Saved entries =>
######

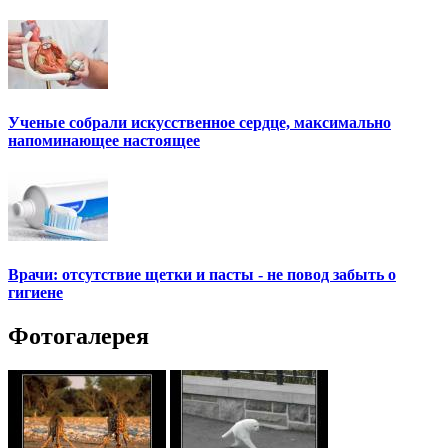
Ученые собрали искусственное сердце, максимально
напоминающее настоящее
Врачи: отсутствие щетки и пасты - не повод забыть о
гигиене
Фотогалерея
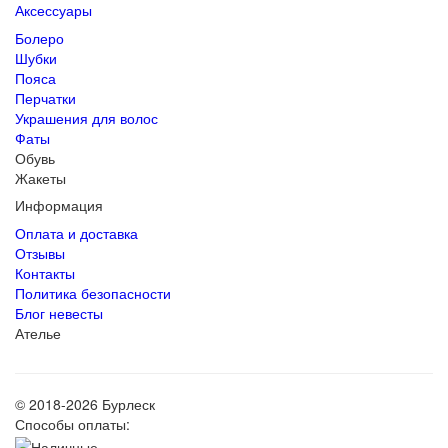
Аксессуары
Болеро
Шубки
Пояса
Перчатки
Украшения для волос
Фаты
Обувь
Жакеты
Информация
Оплата и доставка
Отзывы
Контакты
Политика безопасности
Блог невесты
Ателье
© 2018-2026 Бурлеск
Способы оплаты:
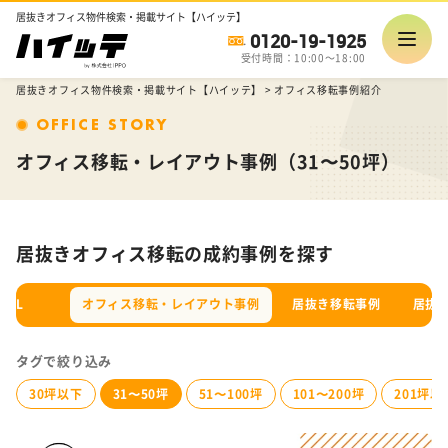
居抜きオフィス物件検索・掲載サイト【ハイッテ】
0120-19-1925
受付時間：10:00～18:00
居抜きオフィス物件検索・掲載サイト【ハイッテ】
>
オフィス移転事例紹介
OFFICE STORY
オフィス移転・レイアウト事例（31〜50坪）
居抜きオフィス移転の成約事例を探す
ALL
オフィス移転・レイアウト事例
居抜き移転事例
居抜
タグで絞り込み
30坪以下
31〜50坪
51〜100坪
101〜200坪
201坪以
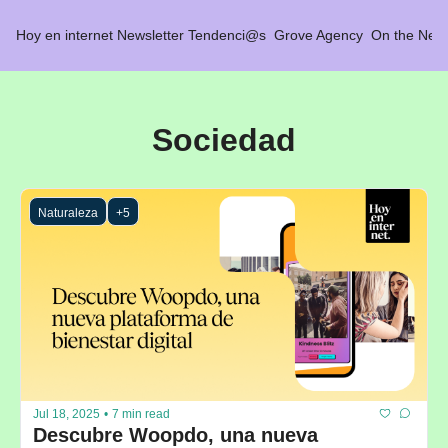
Hoy en internet
Newsletter Tendenci@s
Grove Agency
On the Net 
Sociedad
Naturaleza
+5
Jul 18, 2025
•
7 min read
Descubre Woopdo, una nueva 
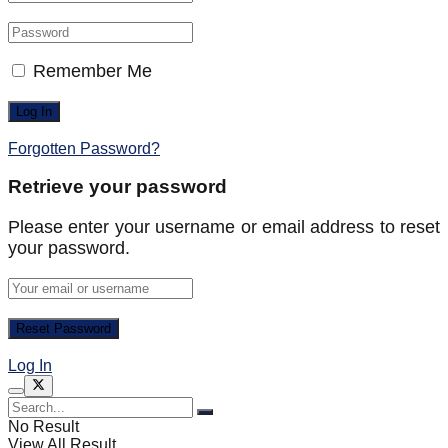
Remember Me
Forgotten Password?
Retrieve your password
Please enter your username or email address to reset
your password.
Log In
No Result
View All Result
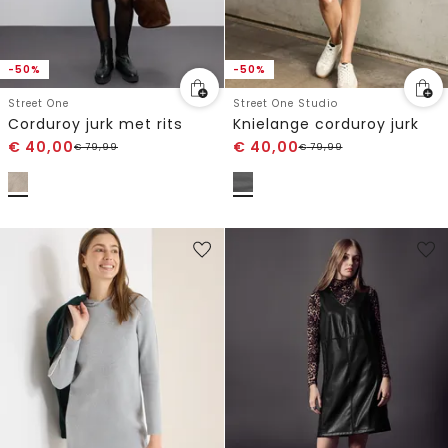
-50%
-50%
Street One
Street One Studio
Corduroy jurk met rits
Knielange corduroy jurk
€
40,00
€
40,00
€
79,99
€
79,99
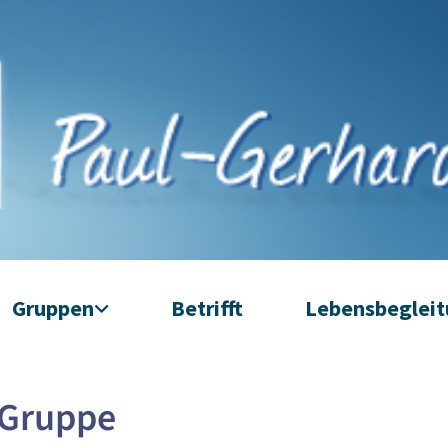
Gruppen
Betrifft
Lebensbeglei
-Gruppe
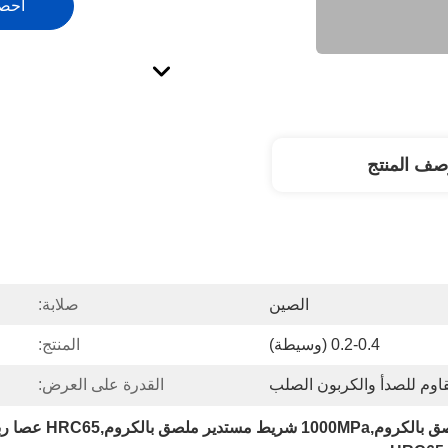
احص
صف المنتج
الصين
صلابة:
0.2-0.4 (وسيطة)
المنتج:
مقاوم للصدأ والكربون الصلب
القدرة على العرض:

######

Work order =>
Lines with the word "jurk" in them are the answer; report each one from the data.

Task answer =>
Corduroy jurk met rits
Knielange corduroy jurk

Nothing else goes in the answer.